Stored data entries
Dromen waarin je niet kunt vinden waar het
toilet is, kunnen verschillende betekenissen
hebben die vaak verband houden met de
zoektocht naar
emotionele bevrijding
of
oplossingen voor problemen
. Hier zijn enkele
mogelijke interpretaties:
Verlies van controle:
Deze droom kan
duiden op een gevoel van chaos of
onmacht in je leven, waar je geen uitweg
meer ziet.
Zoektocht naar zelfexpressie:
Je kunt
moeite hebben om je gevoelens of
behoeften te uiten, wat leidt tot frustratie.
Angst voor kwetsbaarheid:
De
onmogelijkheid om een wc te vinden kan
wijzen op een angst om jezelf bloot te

* * *

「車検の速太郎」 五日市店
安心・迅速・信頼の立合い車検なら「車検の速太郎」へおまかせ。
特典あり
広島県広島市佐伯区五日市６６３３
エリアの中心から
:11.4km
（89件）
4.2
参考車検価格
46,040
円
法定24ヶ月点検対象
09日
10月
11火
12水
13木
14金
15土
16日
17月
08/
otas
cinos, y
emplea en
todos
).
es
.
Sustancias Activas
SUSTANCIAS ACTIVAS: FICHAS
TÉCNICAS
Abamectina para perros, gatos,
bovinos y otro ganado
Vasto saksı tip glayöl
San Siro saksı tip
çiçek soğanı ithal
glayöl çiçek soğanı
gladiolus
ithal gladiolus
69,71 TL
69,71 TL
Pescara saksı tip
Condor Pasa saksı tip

WHAT IS NEEDED ▸ Copy the lines of the data above exactly as written, beginning with the line containing "安心・迅速・信頼の立合い車検なら「車検の速太郎」へおまかせ。" and ending with the line containing "Condor Pasa saksı tip", and leave out all other lines.

WRITTEN SOLUTION ▸
安心・迅速・信頼の立合い車検なら「車検の速太郎」へおまかせ。
特典あり
広島県広島市佐伯区五日市６６３３
エリアの中心から
:11.4km
（89件）
4.2
参考車検価格
46,040
円
法定24ヶ月点検対象
09日
10月
11火
12水
13木
14金
15土
16日
17月
08/
otas
cinos, y
emplea en
todos
).
es
.
Sustancias Activas
SUSTANCIAS ACTIVAS: FICHAS
TÉCNICAS
Abamectina para perros, gatos,
bovinos y otro ganado
Vasto saksı tip glayöl
San Siro saksı tip
çiçek soğanı ithal
glayöl çiçek soğanı
gladiolus
ithal gladiolus
69,71 TL
69,71 TL
Pescara saksı tip
Condor Pasa saksı tip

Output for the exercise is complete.